Wednesday, January 29, 2020
Korotoumou in the Classroom
Inclusion of Deaf and Blind Children into Mainstream School Project

In Mali, 2.5 million people are estimated by World Health Organization to live with a disability. People with disabilities, especially children, face various social, cultural, and economic discrimination making them more vulnerable to violence, marginalization or exploitation.  Moreover, opportunities for Malian children with disabilities are limited as communities and families fail to recognize their potential while schools are not prepared to meet their specific needs. In Sikasso, a region in southern Mali, children with disabilities are often out-of-school primarily because of long distances between their home and specialized schools for disabled children.  Additionally, parents and schools cannot afford the cost of adapted school materials such as: braille paper, vision glasses or hearing aids. These specialized materials are much more expensive compared to the cost of regular class material.

In order to promote inclusive education and give opportunity to deaf and blind children to get education, USAID Mali launched in 2017 its five-year Inclusion of Deaf and Blind Children into Mainstream School Project.  The project works to increase access to a quality education for disabled children, especially deaf and blind children by testing adapted, innovative and efficient strategies to successfully enroll deaf and blind children into mainstream schools. It also ensures learning achievements in reading and writing. 

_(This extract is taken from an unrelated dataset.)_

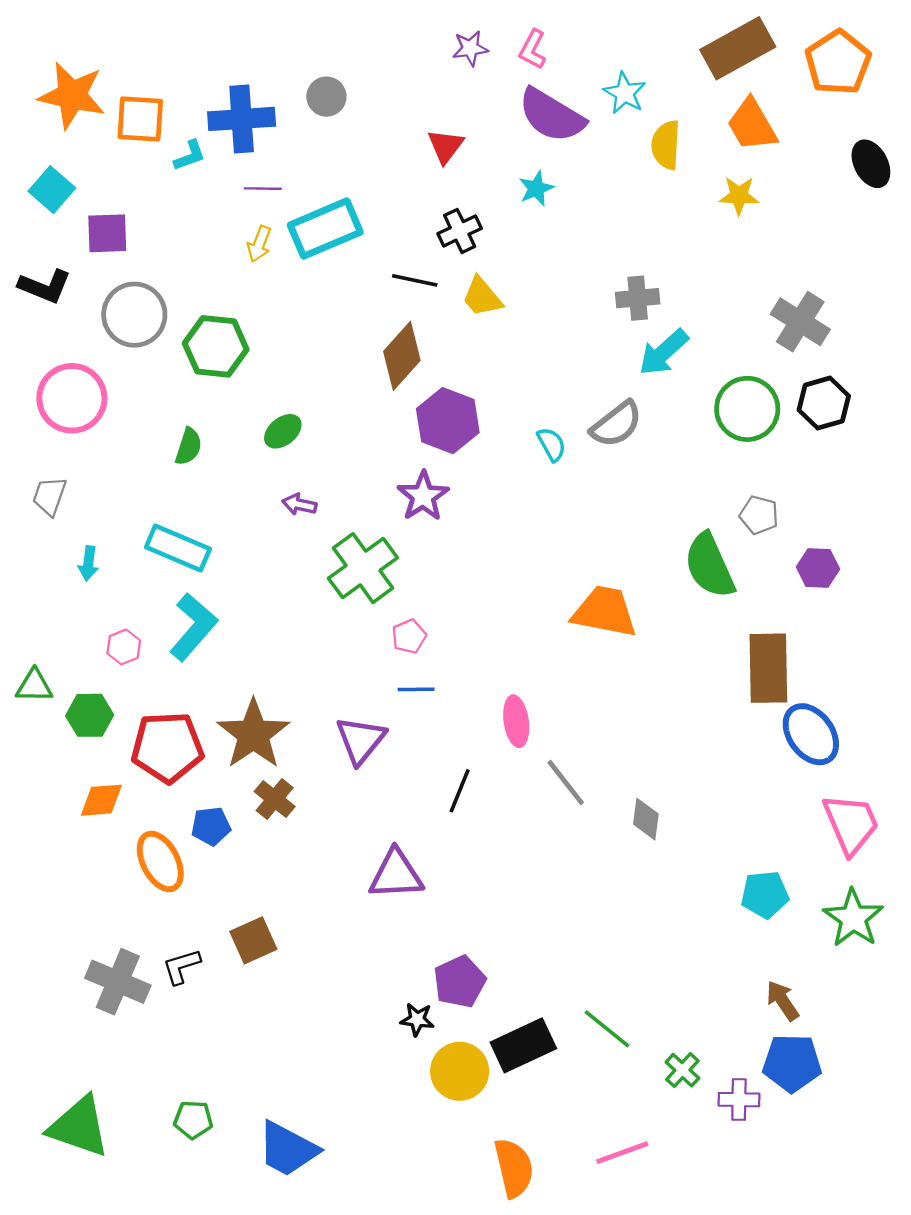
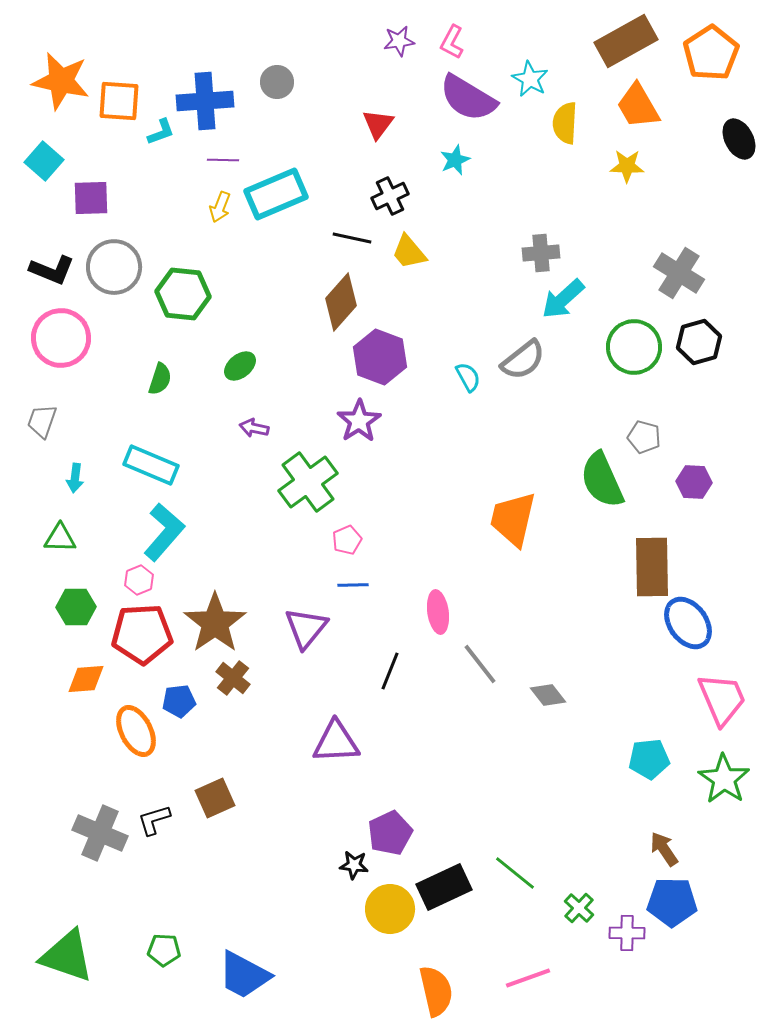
black L-shape: (45, 286) -> (52, 270), moved
orange trapezoid: (605, 612) -> (513, 519), turned -88
pink hexagon: (124, 647) -> (139, 580), moved
green triangle: (34, 686) -> (60, 538), moved
gray diamond: (646, 819) -> (548, 695), turned -45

Korotoumou Sangare, aged 9, was born with severe hearing loss.  The doctors started different treatments to save her hearing, but it was too late. “We were seriously worried about her education. All kids from our compound were going to school. Although I knew there was a specialized school for deaf children in Sikasso, we took her to this school only for one year because the school was too far from home. In addition, with my work, I could not accompany my daughter to school and make back and forth trips”, explains sadly Salif Sangare, Korotoumou’s father. 

Therefore, Korotoumou’s parents decided to give priority to her safety and took her out of school. “Since then, every morning my daughter cried when she saw her brothers and sisters going to school without her. We, as parents, felt so bad”, adds Sangare.

The project identifies deaf and blind children like Korotoumou and helps enroll them into mainstream schools closest to their homes. It also organizes campaigns to educate families so that they facilitate the social and educational integration of deaf and blind children among their peers and teachers at school. About 50 parents have been trained in sign language, Braille and life skills, which enable them to provide support to their children at home. The project also provided 51 deaf and blind children with school kits.  Additionally, the project trained 55 teachers, school principals and pedagogical advisers in sign language, Braille, on differentiated pedagogy, and on the use of inclusive lesson preparation sheets.

Korotoumou
Korotoumou on her way to school
Inclusion of Deaf and Blind Children into Mainstream School Project

Thanks to USAID’s support, 51 deaf and blind children including 35 deaf children got enrolled in school giving them the opportunity for a better future. Today Korotoumou feels just like other kids and going to school is no more an out-of-reach dream for her. “My daughter is so happy and performs well at school. She is at the 3rd grade of the primary school “, says her father proudly.